In today’s parlance: it’s a love-hate thing. Although most observers err on the side of the former. Daniel Defoe, in A Tour Through the Whole Island of Great Britain, finds Edinburgh’s Royal Mile “perhaps the largest, longest, and finest street for buildings and number of inhabitants not in Britain only, but in the World”. John Betjeman, in First and Last Loves, called it “the most beautiful of all the capitals of Europe”, while Peter Ustinov suggested that “Edinburgh seems like a Scandinavian capital. It’s very different from England and very refreshing.”

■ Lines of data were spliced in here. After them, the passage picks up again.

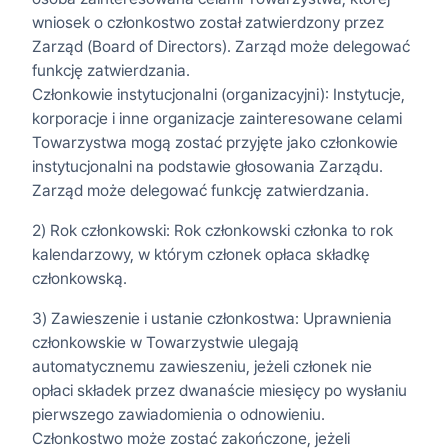
wniosek o członkostwo został zatwierdzony przez
Zarząd (Board of Directors). Zarząd może delegować
funkcję zatwierdzania.
Członkowie instytucjonalni (organizacyjni): Instytucje,
korporacje i inne organizacje zainteresowane celami
Towarzystwa mogą zostać przyjęte jako członkowie
instytucjonalni na podstawie głosowania Zarządu.
Zarząd może delegować funkcję zatwierdzania.
2) Rok członkowski: Rok członkowski członka to rok
kalendarzowy, w którym członek opłaca składkę
członkowską.
3) Zawieszenie i ustanie członkostwa: Uprawnienia
członkowskie w Towarzystwie ulegają
automatycznemu zawieszeniu, jeżeli członek nie
opłaci składek przez dwanaście miesięcy po wysłaniu
pierwszego zawiadomienia o odnowieniu.
Członkostwo może zostać zakończone, jeżeli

Perhaps this is because Edinburgh, ever since the Scottish Enlightenment in the 18th century, has presumed to Hellenic standards of importance, fancying itself an “Athens of the North.” Hence the abundance of classicist architecture, sprouting up in the century roughly from 1750 to 1850.
“Travellers have generally agreed that Edinburgh has a strong resemblance to Athens”, wrote James Bone in The Perambulator in Edinburgh (1926), “and the inhabitants have apparently been willing to humour them by planting happy adaptations and variations of Athenian buildings on prominent places.”
Edinburgh’s greys, translated into Technicolor.
H.R. Hitchcock called Edinburgh “the most extensive example of a Romantic Classical city in the world”, and that charm certainly did not miss its mark with Charlotte Brontë. In a letter dated 1850, she wrote: “My dear Sir, do not think that I blaspheme when I tell you that your great London, as compared to Dun-Edin, ‘mine own romantic town’, is as prose compared to poetry, or as a great rumbling, rambling, heavy Epic compared to a Lyric, brief, bright, clear, and vital as a flash of lightning.”
Rather more chilling praise came from Joseph Goebbels, Hitler’s propaganda minister, who in 1938 thought that Edinburgh “will make a delightful summer capital when we invade Britain.”
Both its lovers and haters agree on one thing, though: Edinburgh’s dominant color. “It is a fine place,” Karel Capek admitted in his Letters from England (sic): “Stonily grey and strange of aspect”. Less charitably, Alfred Noyes thought is a “[c]ity of mist and rain and blown grey places.”
“Scotland’s history is in her every grey stone,” said E. Sillar, while Tennyson called Edinburgh “[the] grey metropolis of the North.”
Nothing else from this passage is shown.